De ella habíamos salido por inconsciencia, en viajes periféricos sin otro sentido, casi, que el del dinero. A la nacionalidad volvemos por amor... y pobreza.

Hijos pródigos de una patria que ni siquiera sabemos definir, empezamos a observarla. Castellana y morisca, rayada de azteca, una vez que raspamos de su cuerpo las pinturas de olla de sindicato, ofrece –digámoslo con una de esas locuciones pícaras de la vida airada– el café con leche de su piel.

¡Literatura! –exclamará alguno de los que no comprenden la función real de las palabras, ni sospechan el sistema arterial del vocabulario. Pero poseemos, en verdad, una patria de naturaleza culminante y de espíritu intermedio, tripartito, en el cual se encierran todos los sabores.

El país se renueva ante los estragos y ante millones de pobladores que no tienen otros ejercicios que los de la animalidad. ¿Por virtud de qué fibras se operará esta adivinanza?

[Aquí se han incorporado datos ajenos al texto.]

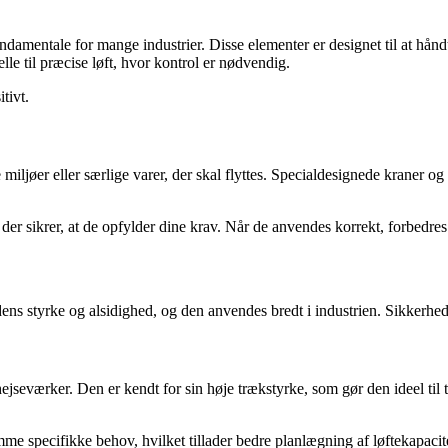
undamentale for mange industrier. Disse elementer er designet til at hånd
elle til præcise løft, hvor kontrol er nødvendig.
tivt.
ljøer eller særlige varer, der skal flyttes. Specialdesignede kraner og l
, der sikrer, at de opfylder dine krav. Når de anvendes korrekt, forbedre
s styrke og alsidighed, og den anvendes bredt i industrien. Sikkerhedsp
eværker. Den er kendt for sin høje trækstyrke, som gør den ideel til tu
mme specifikke behov, hvilket tillader bedre planlægning af løftekapacit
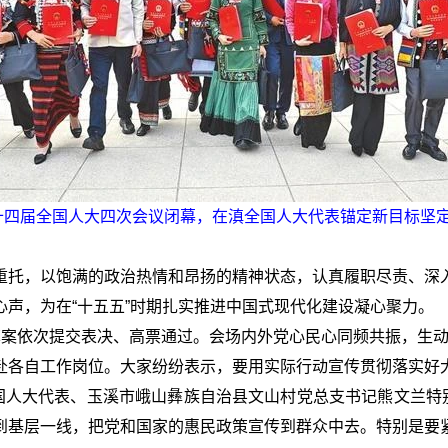
，十四届全国人大四次会议闭幕，在滇全国人大代表锚定新目标坚定
重托，以饱满的政治热情和昂扬的精神状态，认真履职尽责、深
声，为在“十五五”时期扎实推进中国式现代化建设凝心聚力。
草案依次提交表决、高票通过。会场内外党心民心同频共振，生
赴各自工作岗位。大家纷纷表示，要用实际行动宣传贯彻落实好
国人大代表、玉溪市峨山彝族自治县文山村党总支书记熊文兰特
到基层一线，把党和国家的惠民政策宣传到群众中去。特别是要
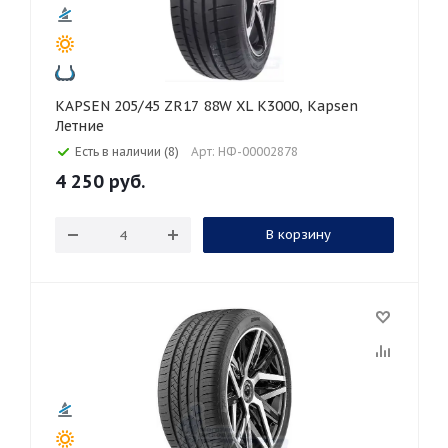
KAPSEN 205/45 ZR17 88W XL K3000, Kapsen
Летние
Есть в наличии (8)
Арт: НФ-00002878
4 250
руб.
В корзину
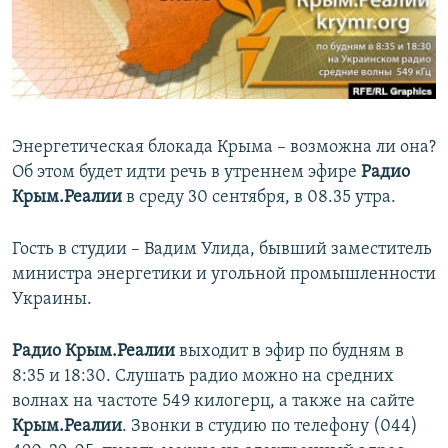
ПРИСОЕДИНЯЙТЕСЬ!
ПОБЕДИТЕЛЕЙ НЕ СУДЯТ?
КРЫМ.НЕПОКОРЕННЫЙ
ELIFBE
УКРАИНСКАЯ ПРОБЛЕМА КРЫМА
Энергетическая блокада Крыма – возможна ли она?
Все сайты RFE/RL
Об этом будет идти речь в утреннем эфире
Радио
Крым.Реалии
в среду 30 сентября, в 08.35 утра.​
Гость в студии – Вадим Улида, бывший заместитель
министра энергетики и угольной промышленности
Украины.
Радио Крым.Реалии
выходит в эфир по будням в
8:35 и 18:30. Слушать радио можно на средних
волнах на частоте 549 килогерц, а также на сайте
Крым.Реалии
. Звонки в студию по телефону (044)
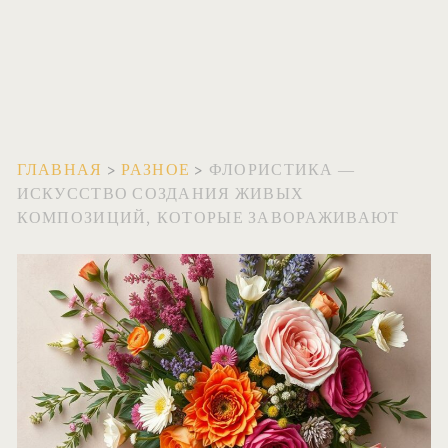
ГЛАВНАЯ
>
РАЗНОЕ
>
ФЛОРИСТИКА —
ИСКУССТВО СОЗДАНИЯ ЖИВЫХ
КОМПОЗИЦИЙ, КОТОРЫЕ ЗАВОРАЖИВАЮТ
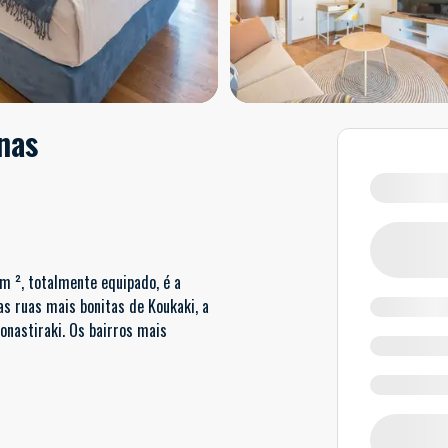
nas
 ², totalmente equipado, é a
as ruas mais bonitas de Koukaki, a
onastiraki. Os bairros mais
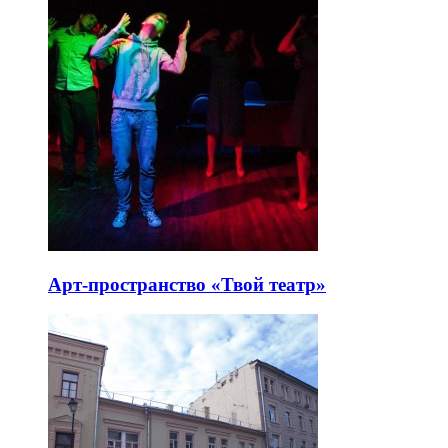
Арт-пространство «Твой театр»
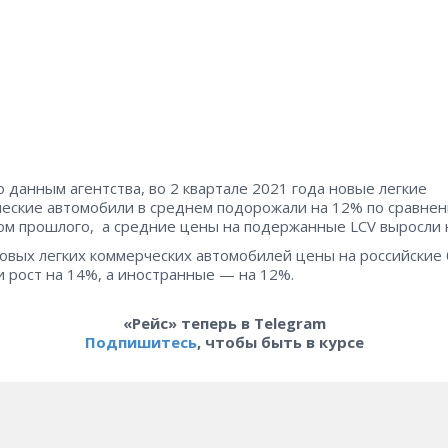
о данным агентства, во 2 квартале 2021 года новые легкие
еские автомобили в среднем подорожали на 12% по сравнен
ом прошлого, а средние цены на подержанные LCV выросли 
овых легких коммерческих автомобилей цены на российские
и рост на 14%, а иностранные — на 12%.
«Рейс» теперь в Telegram
Подпишитесь
, чтобы быть в курсе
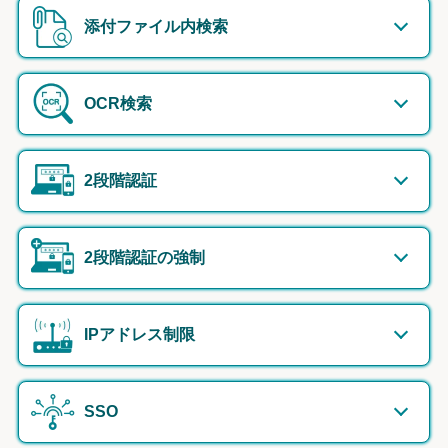
添付ファイル内検索
OCR検索
2段階認証
2段階認証の強制
IPアドレス制限
SSO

En las pruebas de canto, los jurados charlan, indiferentes a las gargantas vulgares. Hasta que una alumna los avasalla. Es el momento arcano de la dominación femenina por la voz. Así ha sonado, desde el Centenario, la voz de la nacionalidad.

Hay muchos desatentos. Gente sin amor, fastidiada, con prisa de retirar el mantel, de poner las sillas sobre la mesa, de irse.

Tampoco escasean los amantes, fieles en cada rompe y rasga, calaveras de las siete noches de la semana, prontos a aplaudir las contradicciones mismas, diseminadas por el territorio, que se resumen en la vasta contradicción de la capital.

En este tema, al igual que en todos, sólo por la corazonada nos aproximamos al acierto. ¿Cómo interpretar, a sangre fría, nuestra urbanidad genuina, melosa, sirviendo de fondo a la violencia, y encima las germinaciones actuales, azarosas al modo de semillas de azotea?

Un futuro se agita en la placidez diocesana de nuestros hábitos. A veces creemos que va a morir el primor del mundo. Que la turbamulta famélica aniquilará los diamantes tradicionales, los balances del pensamiento, los finiquitos de la emoción.

¿Quedará prudencia a la nueva patria? Sus puertas cocheras guardan todavía los landós en que pasearon aquellas señoras, camarlengas de las Vírgenes, y las familias que oyen hablar de Lenin se alumbran con la palmatoria del Barón de la Castaña...

La alquimia del carácter mexicano no reconoce ningún aparato capaz de precisar sus componentes de gracejo y solemnidad, heroísmo y apatía, desenfado y pulcritud, virtudes y vicios, que tiemblan inermes ante la amenaza extranjera, como en los Santos Lugares de la niñez temblábamos al paso del perro del mal.

Bebiendo la atmósfera de su propio enigma, la nueva patria no cesa de solicitarnos con su voz ronca, pectoral. El descuido y la ira, los dos enemigos del amor, nada pueden ni intentan contra la pródiga. Únicamente quiere entusiasmo.

Admite de comensales a los sinceros, con un solo grado de sinceridad. En los modales con que llena nuestra copa, no varía tanto que parezca descastada, ni tan poco que fatigue; siempre estamos con ella en los preliminares, a cualquiera hora oficial o astronómica. No cometamos la atrocidad de poner las sillas sobre la mesa.